This needs more reblogs.
SomethingLikeALawyer, when you say that Daenerys doesn't deserve to survive or succeed, what exactly are you talking about? Her behaviour so far in books, or something else? Thanks (:
grottoofregrets: What has Daenerys done that’s so terrible that you say that she doesn’t deserve to survive or succeed, and even hope that she dies?
lesmotsincompris: I second the question about Daenerys. I don’t want to see her sitting the Iron Thrones, but why you think she doesn’t deserve to succeed or survive?
Alright, I know since I said it, I was going to have to elaborate on it. So here it is, why I don’t like Daenerys, why I don’t think she’s a good queen, and why I wouldn’t want her to rule Westeros. I’ll warn you already that a lot of this bases on my own value system, so you might (and many of you probably won’t) agree with some or all of my rationale. So anyway, here we go:
Daenerys does not value her word, nor does she see her obligations as binding. This is disastrous for any political leader, but especially for one looking to rule under feudalism. Under feudalism, the feudal contract and the vassal-overlord relationship are key, and both must be abided by. Daenerys proved at Astapor that she is willing to enter into bargains that she has no intent of fulfilling, when she dealt with Kraznys. She identifies the Dothraki as her people, accepts and acts with the power of a khaleesi (even authorizing Viserys’s execution), yet as soon as the position requires her to do something she does not desire, she abandons the responsibility most handily. As a potential feudal vassal, this would concern me. Feudalism’s basic premise is that your forsake autonomy in exchange for protection. If Daenerys does not see her oaths to me as binding, how am I to rest easy if I am under attack and require her to fulfill her end of the bargain? If she enters into arrangements in deliberate bad faith, how am I to feel comfortable that she has any intent of honoring them? Will she take my troops to fight her wars and not defend my lands? Will she take my taxes but snatch up holdings in my fief to please some other vassal? If I am not a vassal, but a foreign power, this still looms large. Will she abide by peace or economic treaties? Is she receiving me in her court to discuss matters of diplomacy only to execute me? There’s always an uncertainty when dealing with an arbitrary ruler that erodes faith in the monarch, and that is something I strongly condemn in leaders of government.

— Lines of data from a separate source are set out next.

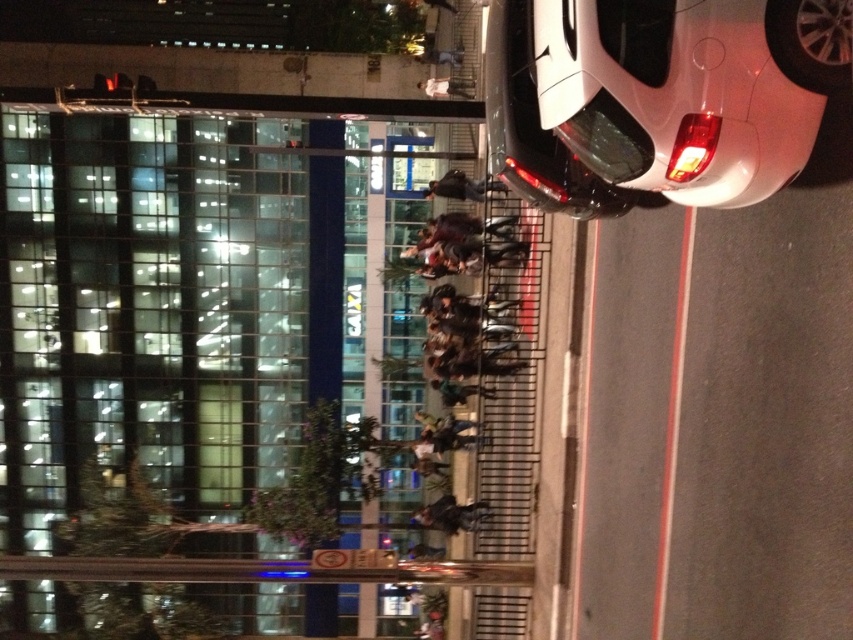 You are a photographer trying to capture a wide shot of the transparent glass building at upper left and the white glossy car at right. Based on their sizes in the image, which object would require a wider angle lens to include fully in the frame?

The transparent glass building at upper left requires a wider angle lens because its width surpasses that of the white glossy car at right, making it harder to fit into the frame without cropping.

You are a delivery driver who needs to turn left onto a street. You see the transparent glass building at upper left and the white glossy car at right. Which object is closer to you as you prepare to make the turn?

The transparent glass building at upper left is closer to you because the white glossy car at right is behind it, indicating the building is in front of the car. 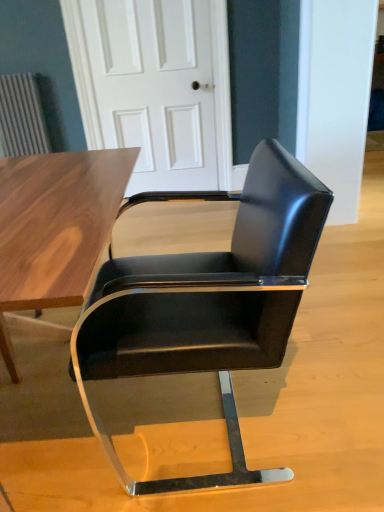 Measure the distance between black leather chair at center and camera.

The depth of black leather chair at center is 80.89 centimeters.

What do you see at coordinates (207, 302) in the screenshot? I see `black leather chair at center` at bounding box center [207, 302].

Find the location of a particular element. Image resolution: width=384 pixels, height=512 pixels. black leather chair at center is located at coordinates pyautogui.click(x=207, y=302).

Describe the element at coordinates (156, 87) in the screenshot. I see `white glossy door at center` at that location.

You are a GUI agent. You are given a task and a screenshot of the screen. Output one action in this format:
    pyautogui.click(x=<x>, y=<y>)
    Task: Click on the white glossy door at center
    This screenshot has width=384, height=512.
    Given the screenshot: What is the action you would take?
    pyautogui.click(x=156, y=87)

This screenshot has height=512, width=384. What are the coordinates of `black leather chair at center` in the screenshot? It's located at (207, 302).

Which is more to the right, white glossy door at center or black leather chair at center?

From the viewer's perspective, black leather chair at center appears more on the right side.

In the image, is white glossy door at center positioned in front of or behind black leather chair at center?

Clearly, white glossy door at center is behind black leather chair at center.

Is point (221, 39) positioned before point (226, 484)?

No, (221, 39) is behind (226, 484).

From the image's perspective, is white glossy door at center above or below black leather chair at center?

From the image's perspective, white glossy door at center appears above black leather chair at center.

From a real-world perspective, is white glossy door at center above or below black leather chair at center?

In terms of real-world spatial position, white glossy door at center is above black leather chair at center.

In terms of width, does white glossy door at center look wider or thinner when compared to black leather chair at center?

Clearly, white glossy door at center has less width compared to black leather chair at center.

Does white glossy door at center have a greater height compared to black leather chair at center?

Yes.

Does white glossy door at center have a smaller size compared to black leather chair at center?

Indeed, white glossy door at center has a smaller size compared to black leather chair at center.

Could black leather chair at center be considered to be inside white glossy door at center?

No, black leather chair at center is not inside white glossy door at center.

Does white glossy door at center touch black leather chair at center?

white glossy door at center and black leather chair at center are clearly separated.

Looking at this image, could you tell me if white glossy door at center is turned towards black leather chair at center?

Yes, white glossy door at center is facing black leather chair at center.

Image resolution: width=384 pixels, height=512 pixels. I want to click on door above the black leather chair at center (from the image's perspective), so click(x=156, y=87).

Is black leather chair at center to the right of white glossy door at center from the viewer's perspective?

Indeed, black leather chair at center is positioned on the right side of white glossy door at center.

Is black leather chair at center positioned in front of white glossy door at center?

Yes, the depth of black leather chair at center is less than that of white glossy door at center.

Considering the positions of point (86, 365) and point (162, 22), is point (86, 365) closer or farther from the camera than point (162, 22)?

Clearly, point (86, 365) is closer to the camera than point (162, 22).

From the image's perspective, would you say black leather chair at center is shown under white glossy door at center?

Indeed, from the image's perspective, black leather chair at center is shown beneath white glossy door at center.

From a real-world perspective, is black leather chair at center physically below white glossy door at center?

Yes.

Which of these two, black leather chair at center or white glossy door at center, is thinner?

Thinner between the two is white glossy door at center.

Considering the sizes of black leather chair at center and white glossy door at center in the image, is black leather chair at center taller or shorter than white glossy door at center?

black leather chair at center is shorter than white glossy door at center.

Between black leather chair at center and white glossy door at center, which one has smaller size?

white glossy door at center is smaller.

Choose the correct answer: Is black leather chair at center inside white glossy door at center or outside it?

black leather chair at center is not inside white glossy door at center, it's outside.

Is there a large distance between black leather chair at center and white glossy door at center?

Yes, black leather chair at center and white glossy door at center are located far from each other.

In the scene shown: Is black leather chair at center aimed at white glossy door at center?

No, black leather chair at center is not oriented towards white glossy door at center.

How different are the orientations of black leather chair at center and white glossy door at center in degrees?

The facing directions of black leather chair at center and white glossy door at center are 88.5 degrees apart.

The image size is (384, 512). I want to click on door on the left of black leather chair at center, so click(x=156, y=87).

Image resolution: width=384 pixels, height=512 pixels. Find the location of `door behind the black leather chair at center`. door behind the black leather chair at center is located at coordinates pos(156,87).

You are a GUI agent. You are given a task and a screenshot of the screen. Output one action in this format:
    pyautogui.click(x=<x>, y=<y>)
    Task: Click on the chair to the right of white glossy door at center
    The width and height of the screenshot is (384, 512).
    Given the screenshot: What is the action you would take?
    pyautogui.click(x=207, y=302) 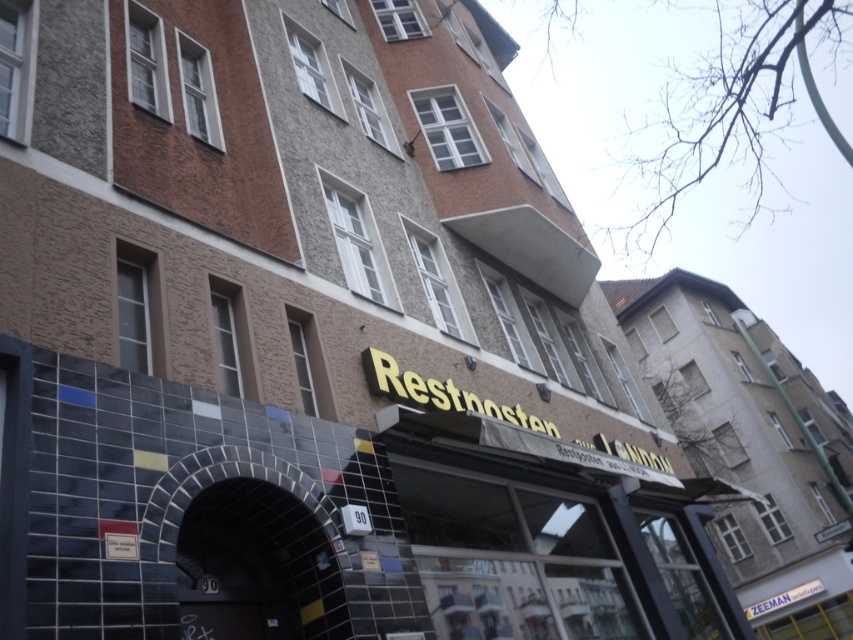 You are a delivery person approaching the building and need to locate the entrance. The entrance is marked by the black tile archway at center. However, the matte yellow sign at center is blocking your view. Can you see the entrance from your current position?

The matte yellow sign at center is taller than the black tile archway at center, so the sign is blocking the view of the entrance marked by the black tile archway at center. Therefore, you cannot see the entrance from your current position.

You are a delivery person approaching the building and need to locate the entrance. The matte yellow sign at center indicates the entrance is below it. However, the black tile archway at center is blocking your view. Can you see the entrance from your current position?

The black tile archway at center is behind matte yellow sign at center, so the entrance marked below the matte yellow sign at center should be visible as the black tile archway at center is not in front of it. However, since the black tile archway at center is behind, it does not block the view. Therefore, you can see the entrance. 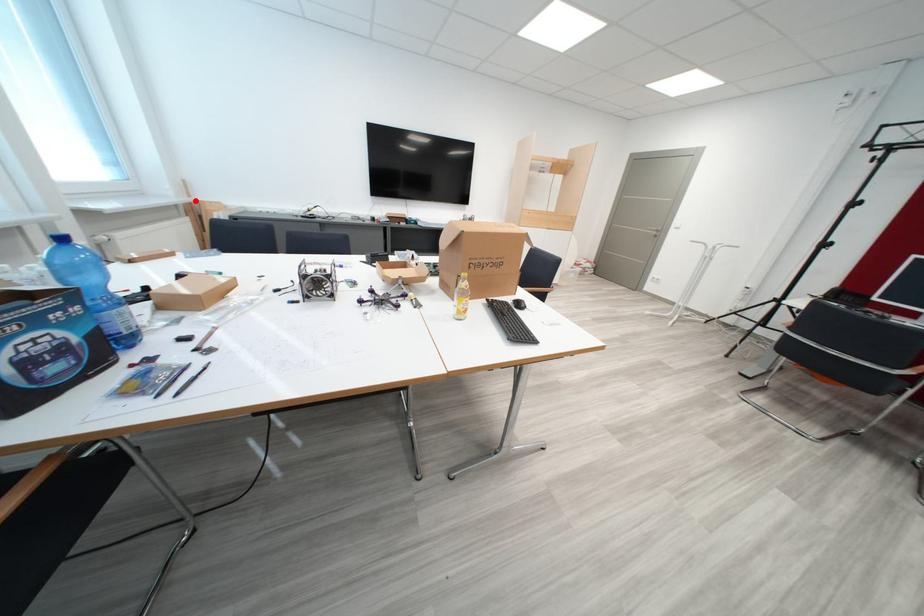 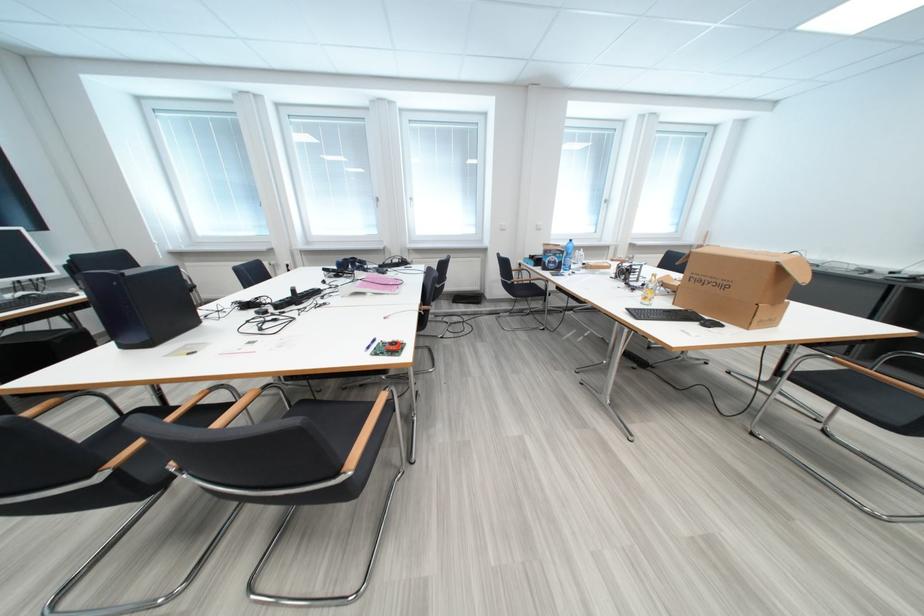 The point at the highlighted location is marked in the first image. Where is the corresponding point in the second image?

(711, 245) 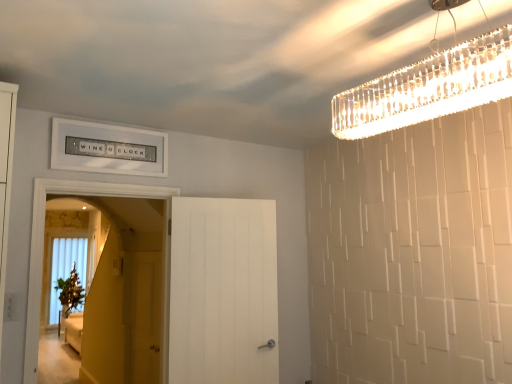 Question: From a real-world perspective, is white matte door at center, the 2th door positioned from the left, below matte yellow screen door at center?

Choices:
 (A) no
 (B) yes

Answer: (A)

Question: Is white matte door at center, the 2th door positioned from the left, positioned beyond the bounds of matte yellow screen door at center?

Choices:
 (A) no
 (B) yes

Answer: (B)

Question: Is white matte door at center, positioned as the 1th door in right-to-left order, taller than matte yellow screen door at center?

Choices:
 (A) yes
 (B) no

Answer: (A)

Question: Is white matte door at center, positioned as the 1th door in right-to-left order, to the left of matte yellow screen door at center from the viewer's perspective?

Choices:
 (A) no
 (B) yes

Answer: (A)

Question: Is white matte door at center, positioned as the 1th door in right-to-left order, turned away from matte yellow screen door at center?

Choices:
 (A) no
 (B) yes

Answer: (B)

Question: From the image's perspective, is white matte door at center, positioned as the 1th door in right-to-left order, above matte yellow screen door at center?

Choices:
 (A) no
 (B) yes

Answer: (B)

Question: Can you confirm if clear crystal chandelier at upper right is thinner than matte yellow screen door at center?

Choices:
 (A) no
 (B) yes

Answer: (A)

Question: Would you consider clear crystal chandelier at upper right to be distant from matte yellow screen door at center?

Choices:
 (A) no
 (B) yes

Answer: (B)

Question: Does clear crystal chandelier at upper right have a lesser height compared to matte yellow screen door at center?

Choices:
 (A) no
 (B) yes

Answer: (B)

Question: From a real-world perspective, is clear crystal chandelier at upper right located beneath matte yellow screen door at center?

Choices:
 (A) yes
 (B) no

Answer: (B)

Question: Is clear crystal chandelier at upper right taller than matte yellow screen door at center?

Choices:
 (A) yes
 (B) no

Answer: (B)

Question: Is clear crystal chandelier at upper right facing away from matte yellow screen door at center?

Choices:
 (A) no
 (B) yes

Answer: (A)

Question: From a real-world perspective, is white wooden door at left, the 2th door from the right, located higher than clear crystal chandelier at upper right?

Choices:
 (A) yes
 (B) no

Answer: (B) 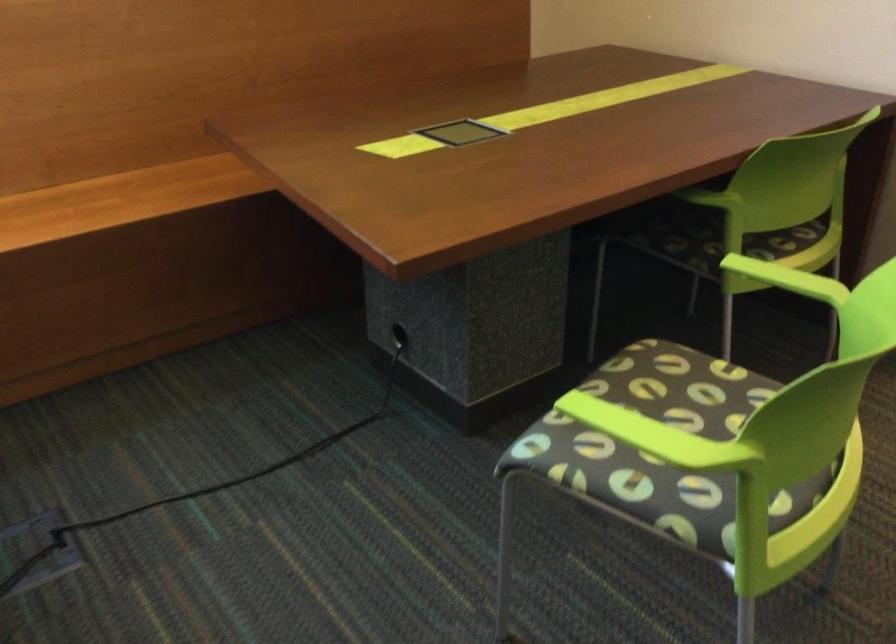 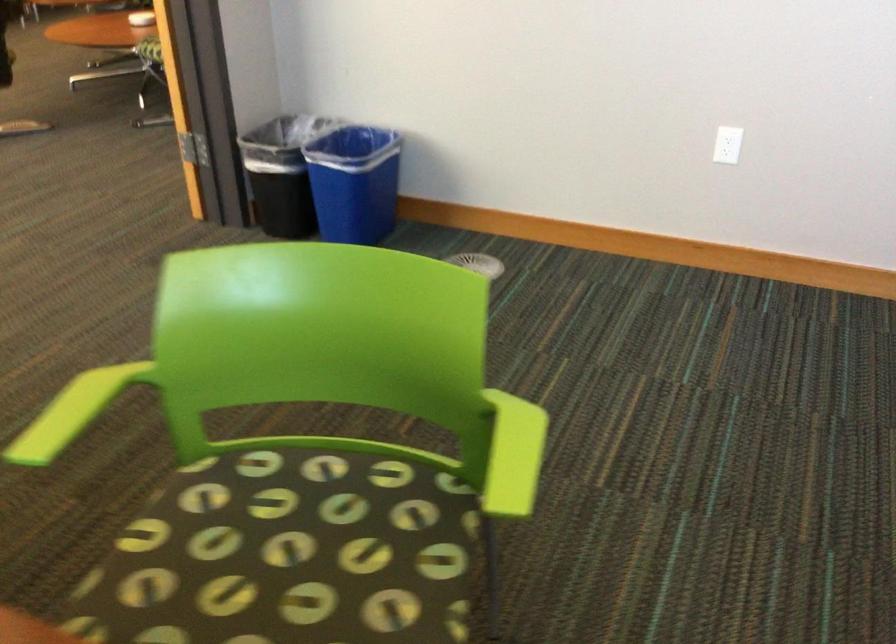 Locate, in the second image, the point that corresponds to [642,431] in the first image.

(513, 455) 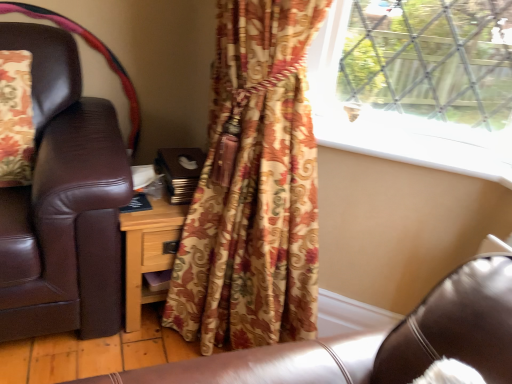 Question: Does wooden nightstand at center lie in front of white smooth window sill at upper center?

Choices:
 (A) yes
 (B) no

Answer: (B)

Question: Is white smooth window sill at upper center located within wooden nightstand at center?

Choices:
 (A) yes
 (B) no

Answer: (B)

Question: From a real-world perspective, is wooden nightstand at center below white smooth window sill at upper center?

Choices:
 (A) no
 (B) yes

Answer: (B)

Question: Is wooden nightstand at center facing away from white smooth window sill at upper center?

Choices:
 (A) yes
 (B) no

Answer: (B)

Question: Is wooden nightstand at center thinner than white smooth window sill at upper center?

Choices:
 (A) yes
 (B) no

Answer: (B)

Question: Would you say floral fabric curtain at center is to the left or to the right of wooden nightstand at center in the picture?

Choices:
 (A) left
 (B) right

Answer: (B)

Question: Looking at their shapes, would you say floral fabric curtain at center is wider or thinner than wooden nightstand at center?

Choices:
 (A) wide
 (B) thin

Answer: (A)

Question: Choose the correct answer: Is floral fabric curtain at center inside wooden nightstand at center or outside it?

Choices:
 (A) inside
 (B) outside

Answer: (B)

Question: From the image's perspective, relative to wooden nightstand at center, is floral fabric curtain at center above or below?

Choices:
 (A) above
 (B) below

Answer: (A)

Question: From their relative heights in the image, would you say wooden nightstand at center is taller or shorter than floral fabric curtain at center?

Choices:
 (A) tall
 (B) short

Answer: (B)

Question: From the image's perspective, relative to floral fabric curtain at center, is wooden nightstand at center above or below?

Choices:
 (A) below
 (B) above

Answer: (A)

Question: Is wooden nightstand at center to the left or to the right of floral fabric curtain at center in the image?

Choices:
 (A) left
 (B) right

Answer: (A)

Question: Is point (138, 284) closer or farther from the camera than point (272, 157)?

Choices:
 (A) farther
 (B) closer

Answer: (A)

Question: Looking at their shapes, would you say white smooth window sill at upper center is wider or thinner than wooden nightstand at center?

Choices:
 (A) thin
 (B) wide

Answer: (A)

Question: Is white smooth window sill at upper center taller or shorter than wooden nightstand at center?

Choices:
 (A) tall
 (B) short

Answer: (B) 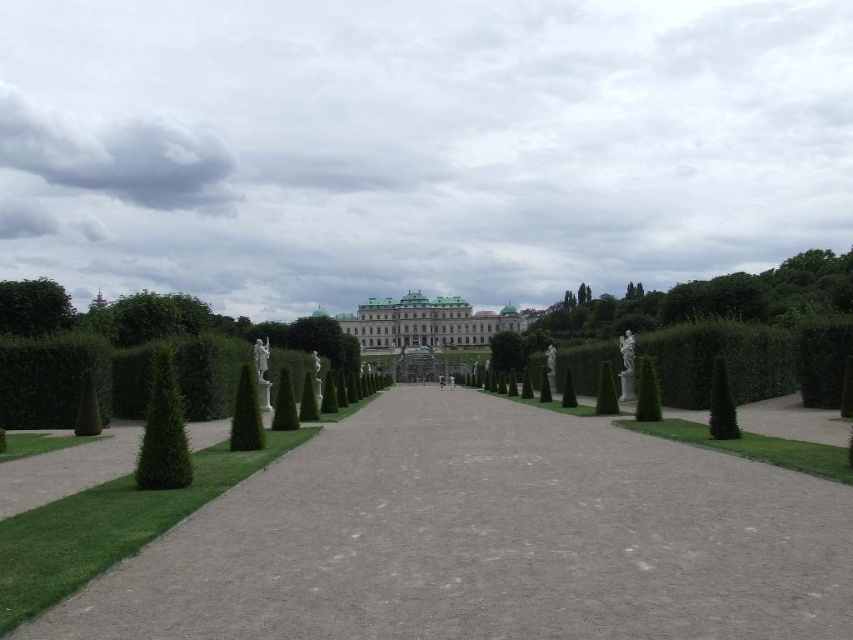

Daenerys confuses justice with vengeance, which is something that I’ve talked about at length in this tumblr ask. She approaches justice completely arbitrarily, rendering verdicts out of a desire to satisfy the self rather than uphold a unified form of law. We see this when she crucifies the 163 Great Masters without finding out who was responsible for the crime, not even a cursory examination. Her inner thoughts are revealed in this chapter, and we see her weak rationalization. Crimes have to be punished, so she thinks, but she already confesses that her reason for doing that was to make her feel better for being unable to protect the 163 children crucified along the wayposts. This is wrong. The offices of government, especially in the execution of justice, aren’t vectors to satisfy the ego of the person in charge. Crime and punishment is a serious thing, and it cannot be treated as a bandage for wounded pride. Daenerys is deliberately misusing her office and duties for self-gratification. We finally see this at the end of A Dance With Dragons, where Daenerys fully embraces the mantra that dragons plant no trees. She does not desire to bring stability, peace, or growth either to Westeros or to Meereen. She wants to hurt the people who made her powerless. She wants to kill the ones who shattered her ego, by forcing her to compromise, by evicting her family from Westeros, one and all. It’s that cycle of vengeance I’ve talked about all over again. She’s lost any high-minded concept she may have had. She wants her opponents to suffer so she can feel like the glorious queen she imagines herself to be.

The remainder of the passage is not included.